======== Supplied material ========

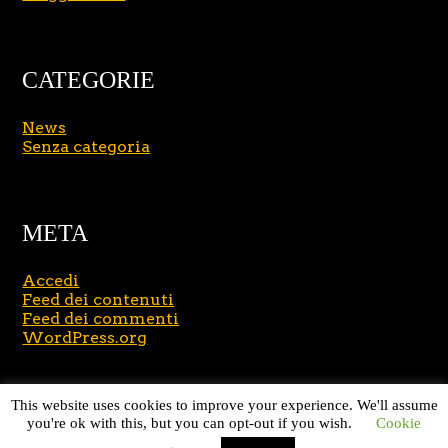
CATEGORIE
News
Senza categoria
META
Accedi
Feed dei contenuti
Feed dei commenti
WordPress.org
Copyright © 2026
Massimo Brusasco
. All Rights
This website uses cookies to improve your experience. We'll assume
Reserved.
Journal Lite by Slocum Studio
you're ok with this, but you can opt-out if you wish.
Cookie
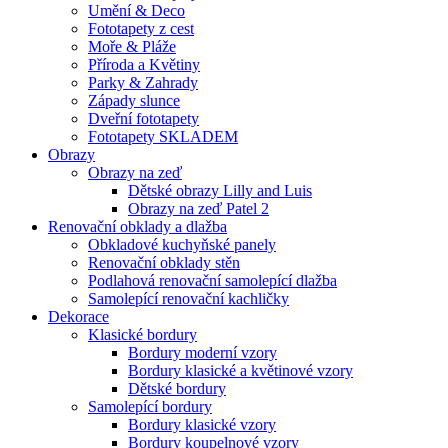
Umění & Deco
Fototapety z cest
Moře & Pláže
Příroda a Květiny
Parky & Zahrady
Západy slunce
Dveřní fototapety
Fototapety SKLADEM
Obrazy
Obrazy na zeď
Dětské obrazy Lilly and Luis
Obrazy na zeď Patel 2
Renovační obklady a dlažba
Obkladové kuchyňské panely
Renovační obklady stěn
Podlahová renovační samolepící dlažba
Samolepící renovační kachličky
Dekorace
Klasické bordury
Bordury moderní vzory
Bordury klasické a květinové vzory
Dětské bordury
Samolepící bordury
Bordury klasické vzory
Bordury koupelnové vzory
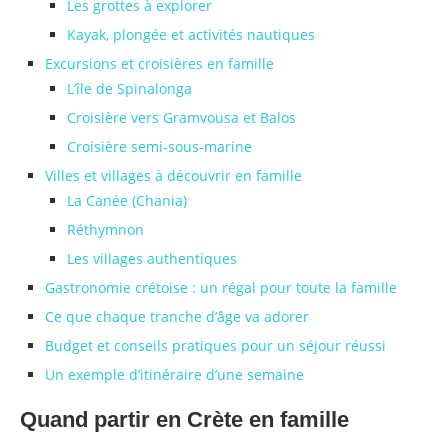
Les grottes à explorer
Kayak, plongée et activités nautiques
Excursions et croisières en famille
L’île de Spinalonga
Croisière vers Gramvousa et Balos
Croisière semi-sous-marine
Villes et villages à découvrir en famille
La Canée (Chania)
Réthymnon
Les villages authentiques
Gastronomie crétoise : un régal pour toute la famille
Ce que chaque tranche d’âge va adorer
Budget et conseils pratiques pour un séjour réussi
Un exemple d’itinéraire d’une semaine
Quand partir en Crète en famille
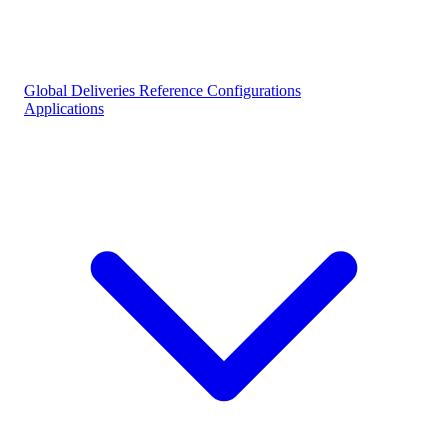
Global Deliveries
Reference Configurations
Applications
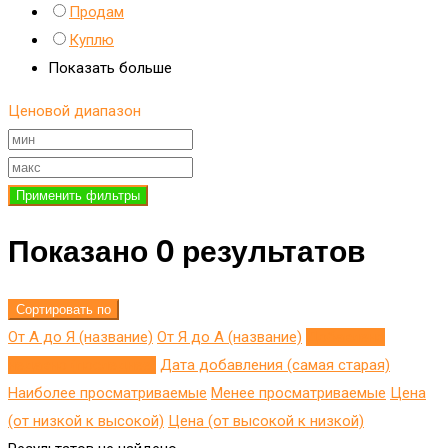
Продам
Куплю
Показать больше
Ценовой диапазон
Применить фильтры
Показано 0 результатов
Сортировать по
От А до Я (название)
От Я до A (название)
Добавлено
недавно (последнее)
Дата добавления (самая старая)
Наиболее просматриваемые
Менее просматриваемые
Цена
(от низкой к высокой)
Цена (от высокой к низкой)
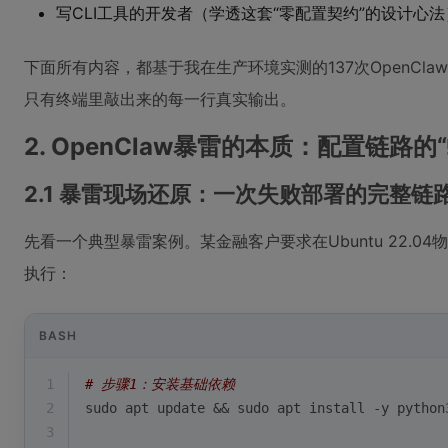
写CLI工具的开发者（学透这套“零配置契约”的设计心法
下面所有内容，都基于我在生产环境实测的137次OpenCla
只有终端里敲出来的每一行真实输出。
2. OpenClaw暴雷的本质：配置链路的
2.1 暴雷现场还原：一次失败部署的完整链
先看一个典型暴雷案例。某金融客户要求在Ubuntu 22.04物
执行：
BASH
1
# 步骤1：安装基础依赖
2
sudo apt update && sudo apt install -y python
3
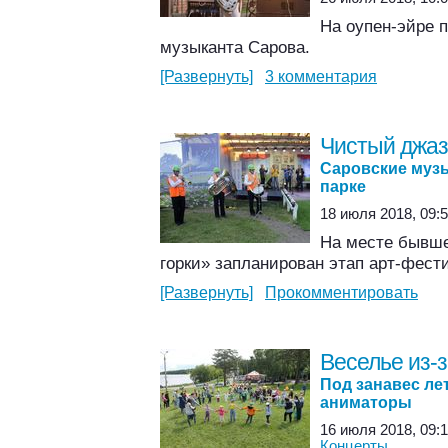
На оупен-эйре 
музыканта Сарова.
[Развернуть]
3 комментария
Чистый джаз
Саровские муз
парке
18 июля 2018, 09:5
На месте бывше
горки» запланирован этап арт-фест
[Развернуть]
Прокомментировать
Веселье из-
Под занавес ле
аниматоры
16 июля 2018, 09:1
Концерты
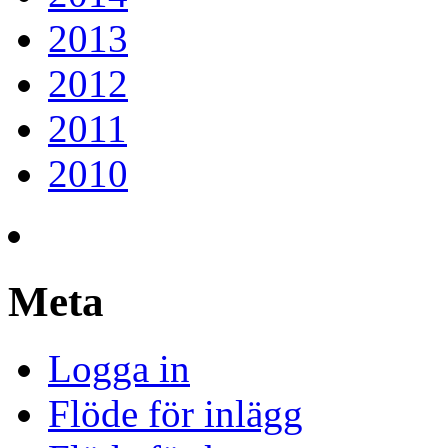
2013
2012
2011
2010
Meta
Logga in
Flöde för inlägg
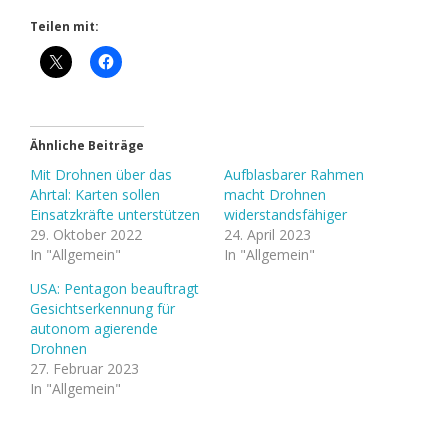
Teilen mit:
Ähnliche Beiträge
Mit Drohnen über das
Aufblasbarer Rahmen
Ahrtal: Karten sollen
macht Drohnen
Einsatzkräfte unterstützen
widerstandsfähiger
29. Oktober 2022
24. April 2023
In "Allgemein"
In "Allgemein"
USA: Pentagon beauftragt
Gesichtserkennung für
autonom agierende
Drohnen
27. Februar 2023
In "Allgemein"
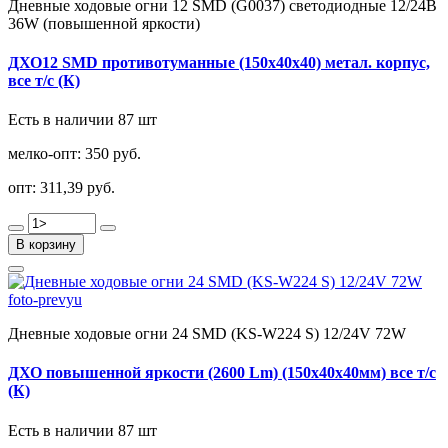
Дневные ходовые огни 12 SMD (G0037) светодиодные 12/24В
36W (повышенной яркости)
ДХО12 SMD противотуманные (150х40х40) метал. корпус,
все т/с (К)
Есть в наличии 87 шт
мелко-опт:
350 руб.
опт:
311,39 руб.
В корзину
Дневные ходовые огни 24 SMD (KS-W224 S) 12/24V 72W
ДХО повышенной яркости (2600 Lm) (150х40х40мм) все т/с
(К)
Есть в наличии 87 шт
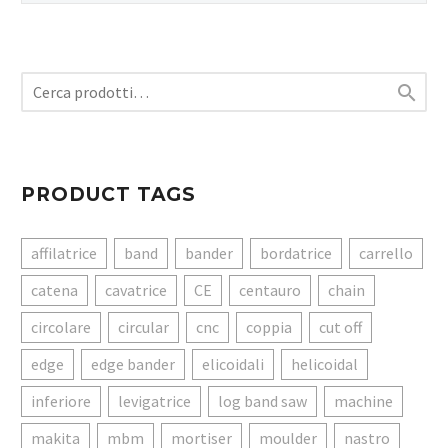

PRODUCT TAGS
affilatrice
band
bander
bordatrice
carrello
catena
cavatrice
CE
centauro
chain
circolare
circular
cnc
coppia
cut off
edge
edge bander
elicoidali
helicoidal
inferiore
levigatrice
log band saw
machine
makita
mbm
mortiser
moulder
nastro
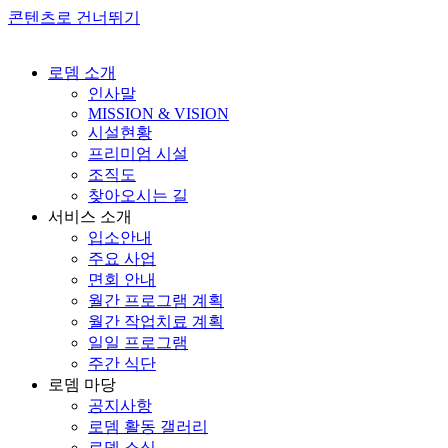
콘텐츠로 건너뛰기
로뎀 소개
인사말
MISSION & VISION
시설현황
프리미엄 시설
조직도
찾아오시는 길
서비스 소개
입소안내
주요 사업
면회 안내
월간 프로그램 계획
월간 작업치료 계획
일일 프로그램
주간 식단
로뎀 마당
공지사항
로뎀 활동 갤러리
로뎀 소식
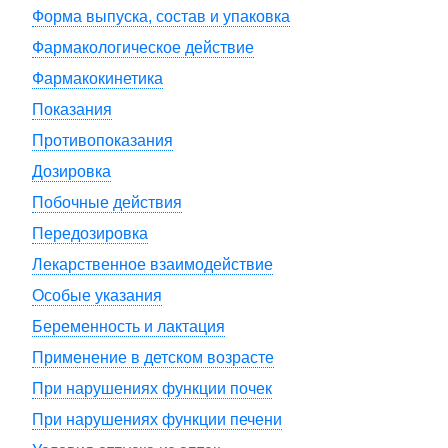
Форма выпуска, состав и упаковка
Фармакологическое действие
Фармакокинетика
Показания
Противопоказания
Дозировка
Побочные действия
Передозировка
Лекарственное взаимодействие
Особые указания
Беременность и лактация
Применение в детском возрасте
При нарушениях функции почек
При нарушениях функции печени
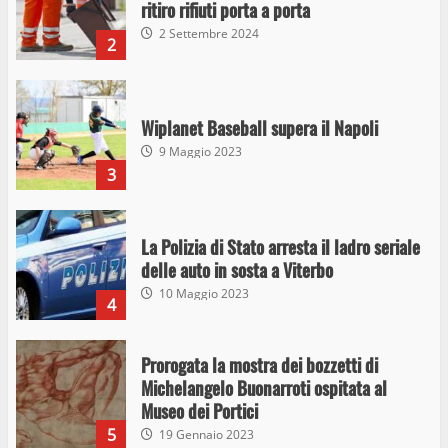
ritiro rifiuti porta a porta
2 Settembre 2024
2
Wiplanet Baseball supera il Napoli
9 Maggio 2023
3
La Polizia di Stato arresta il ladro seriale
delle auto in sosta a Viterbo
10 Maggio 2023
4
Prorogata la mostra dei bozzetti di
Michelangelo Buonarroti ospitata al
Museo dei Portici
5
19 Gennaio 2023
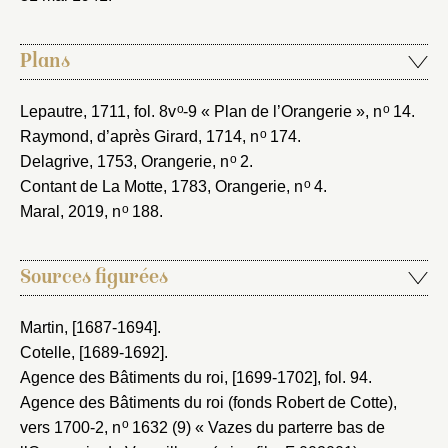
Plans
o
o
Lepautre, 1711
, fol. 8v
-9 « Plan de l’Orangerie », n
14.
o
Raymond, d’après Girard, 1714
, n
174.
o
Delagrive, 1753
, Orangerie, n
2.
o
Contant de La Motte, 1783
, Orangerie, n
4.
o
Maral, 2019
, n
188.
Sources figurées
Martin, [1687-1694]
.
Cotelle, [1689-1692]
.
Agence des Bâtiments du roi, [1699-1702]
, fol. 94.
Agence des Bâtiments du roi (fonds Robert de Cotte),
o
vers 1700-2
, n
1632 (9) « Vazes du parterre bas de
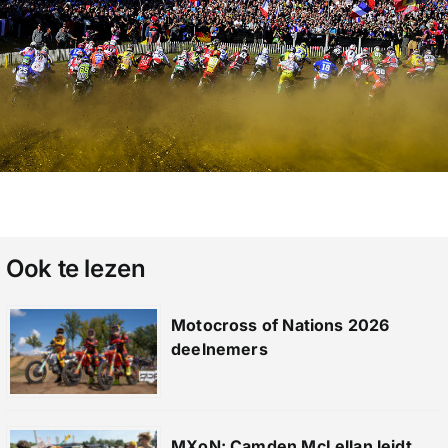
Ook te lezen
Motocross of Nations 2026
deelnemers
MXoN: Camden McLellan leidt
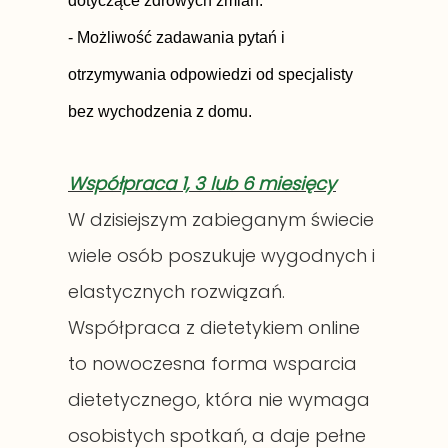
dotyczące zdrowych zmian.
- Możliwość zadawania pytań i
otrzymywania odpowiedzi od specjalisty
bez wychodzenia z domu.
Współpraca 1, 3 lub 6 miesięcy
W dzisiejszym zabieganym świecie
wiele osób poszukuje wygodnych i
elastycznych rozwiązań.
Współpraca z dietetykiem online
to nowoczesna forma wsparcia
dietetycznego, która nie wymaga
osobistych spotkań, a daje pełne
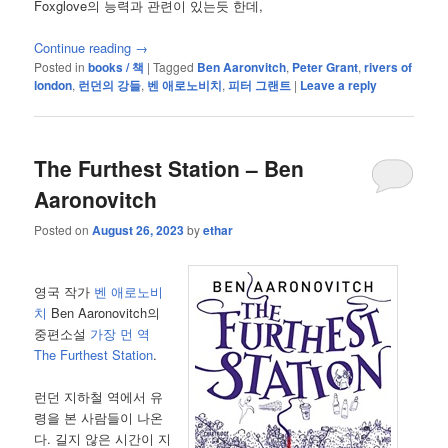
Foxglove의 능력과 관련이 있는듯 한데,
Continue reading
→
Posted in
books / 책
|
Tagged
Ben Aaronvitch
,
Peter Grant
,
rivers of
london
,
런던의 강들
,
벤 애로노비치
,
피터 그랜트
|
Leave a reply
The Furthest Station – Ben
Aaronovitch
Posted on
August 26, 2023
by
ethar
영국 작가
벤 애로노비
치
Ben Aaronovitch의
중편소설
가장 먼 역
The Furthest Station
.
런던 지하철 역에서 유
령을 본 사람들이 나온
다. 길지 않은 시간이 지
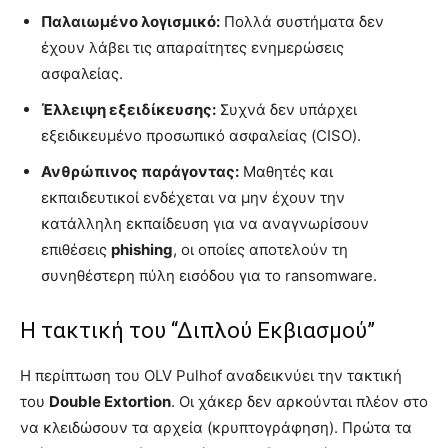
Παλαιωμένο λογισμικό:
Πολλά συστήματα δεν
έχουν λάβει τις απαραίτητες ενημερώσεις
ασφαλείας.
Έλλειψη εξειδίκευσης:
Συχνά δεν υπάρχει
εξειδικευμένο προσωπικό ασφαλείας (CISO).
Ανθρώπινος παράγοντας:
Μαθητές και
εκπαιδευτικοί ενδέχεται να μην έχουν την
κατάλληλη εκπαίδευση για να αναγνωρίσουν
επιθέσεις
phishing
, οι οποίες αποτελούν τη
συνηθέστερη πύλη εισόδου για το ransomware.
Η τακτική του “Διπλού Εκβιασμού”
Η περίπτωση του OLV Pulhof αναδεικνύει την τακτική
του
Double Extortion
. Οι χάκερ δεν αρκούνται πλέον στο
να κλειδώσουν τα αρχεία (κρυπτογράφηση). Πρώτα τα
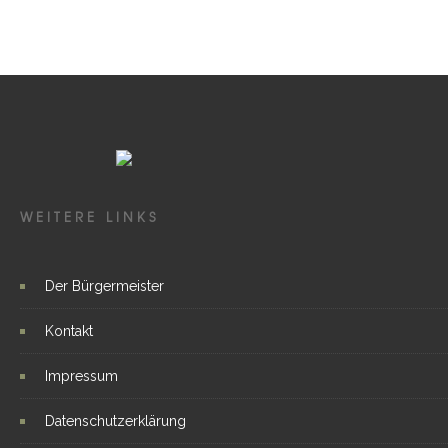
WEITERE LINKS
Der Bürgermeister
Kontakt
Impressum
Datenschutzerklärung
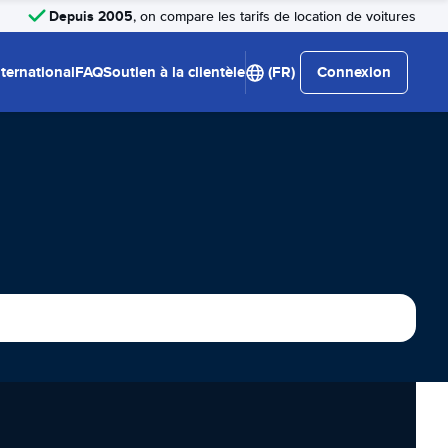
Depuis 2005
, on compare les tarifs de location de voitures
nternational
FAQ
Soutien à la clientèle
(FR)
Connexion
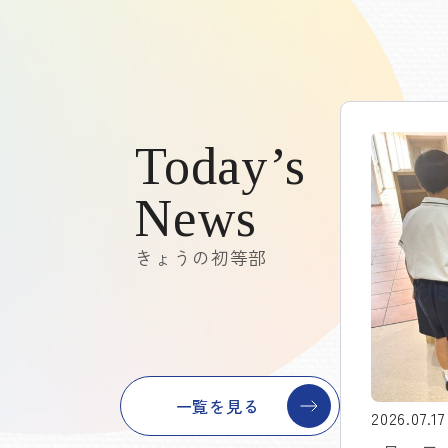
Today’s
News
きょうの初等部
一覧を見る
2026.07.17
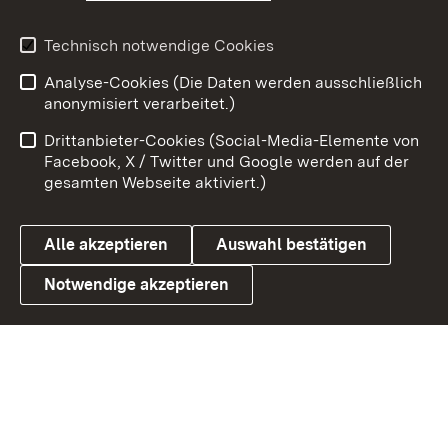
Youtube
Technisch notwendige Cookies
Analyse-Cookies (Die Daten werden ausschließlich
Zum 
anonymisiert verarbeitet.)
Impressum
Kontakt
Drittanbieter-Cookies (Social-Media-Elemente von
Benutzungshinweise
Barrierefreiheit
Facebook, X / Twitter und Google werden auf der
gesamten Webseite aktiviert.)
Datenschutz
Cookies
Alle akzeptieren
Auswahl bestätigen
Notwendige akzeptieren
Link zum Landesportal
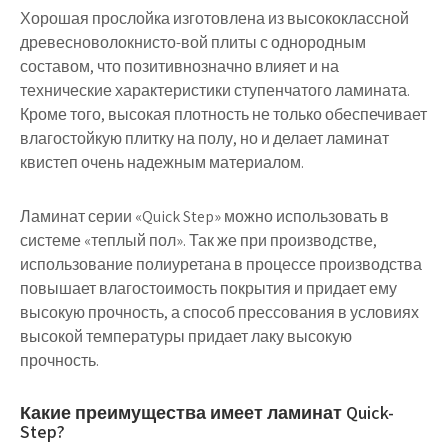
Хорошая прослойка изготовлена из высококлассной
древесноволокнисто-вой плиты с однородным
составом, что позитивнозначно влияет и на
технические характеристики ступенчатого ламината.
Кроме того, высокая плотность не только обеспечивает
влагостойкую плитку на полу, но и делает ламинат
квистеп очень надежным материалом.
Ламинат серии «Quick Step» можно использовать в
системе «теплый пол». Так же при производстве,
использование полиуретана в процессе производства
повышает влагостоимость покрытия и придает ему
высокую прочность, а способ прессования в условиях
высокой температуры придает лаку высокую
прочность.
Какие преимущества имеет ламинат Quick-
Step?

========

*Requirement*: Above are records with pictures. Reproduce exactly only the lines from the line with "W dzisiejszym zabieganym świecie" through the line with "κατάλληλη εκπαίδευση για να αναγνωρίσουν", both ends included, and leave the pictures out.

*Solution to this task*:
W dzisiejszym zabieganym świecie
wiele osób poszukuje wygodnych i
elastycznych rozwiązań.
Współpraca z dietetykiem online
to nowoczesna forma wsparcia
dietetycznego, która nie wymaga
osobistych spotkań, a daje pełne
Foxglove의 능력과 관련이 있는듯 한데,
Continue reading
→
Posted in
books / 책
|
Tagged
Ben Aaronvitch
,
Peter Grant
,
rivers of
london
,
런던의 강들
,
벤 애로노비치
,
피터 그랜트
|
Leave a reply
The Furthest Station – Ben
Aaronovitch
Posted on
August 26, 2023
by
ethar
영국 작가
벤 애로노비
치
Ben Aaronovitch의
중편소설
가장 먼 역
The Furthest Station
.
런던 지하철 역에서 유
령을 본 사람들이 나온
다. 길지 않은 시간이 지
Παλαιωμένο λογισμικό:
Πολλά συστήματα δεν
έχουν λάβει τις απαραίτητες ενημερώσεις
ασφαλείας.
Έλλειψη εξειδίκευσης:
Συχνά δεν υπάρχει
εξειδικευμένο προσωπικό ασφαλείας (CISO).
Ανθρώπινος παράγοντας:
Μαθητές και
εκπαιδευτικοί ενδέχεται να μην έχουν την
κατάλληλη εκπαίδευση για να αναγνωρίσουν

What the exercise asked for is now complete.